Havanın griliğinin yansıması eşliğinde adımlar atıyorum. Yavaş ve sessiz. Üzerimde beyaz bir elbise var, usulca esen rüzgarın eteklerini uçuşturduğu. Saçlarımın tenime değişini hissediyorum. Kulağımda uğuldayan sessizliği. Adım atmamın önüne geçiyor görünmez bir engel. Duruyorum, gri havanın tüm sisleri arasında. Adım atamıyorum. Sonra adım sesleri duyuyorum gittikçe yükselen. Kalbimde hissettiğim adım sesleri tüm sesleri bastırırken bir gölge görüyorum gözlerimin önünden geçen. Başımı kaldıramıyorum yerden. Elimi tutan bir el hissediyorum. Heyecanlanıyorum, tüm hücrelerime kadar.

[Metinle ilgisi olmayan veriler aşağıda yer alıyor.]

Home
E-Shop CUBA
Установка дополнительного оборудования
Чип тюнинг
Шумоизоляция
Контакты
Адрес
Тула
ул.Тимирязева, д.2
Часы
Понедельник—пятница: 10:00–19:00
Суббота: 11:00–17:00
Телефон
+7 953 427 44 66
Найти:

Bir koku sarıyor tüm benliğimi. Daha önce hiç bu kadar huzur veren bir koku duymadığımı farkediyorum. Başımı kaldırıp bakamıyorum elimi tutan kişiye, içimde kopan fırtınanın sebebiyle. Anlam veremiyorum olanlara. Sadece gölgeye bakıyorum. Grinin üzerinde oluşan simsiyah gölgeye. O el, elimden tutarak beni yavaşça çekmeye başlıyor. Onunla birlikte yürüyorum.
Korku kırıntılarını silip atan huzur verici koku eşliğinde yürümeye devam ediyorum. Gri hava yerini siyaha bırakırken içimi bir tedirginlik kaplıyor. Kalbim yerinden çıkacakmış gibi atmaya başlıyor.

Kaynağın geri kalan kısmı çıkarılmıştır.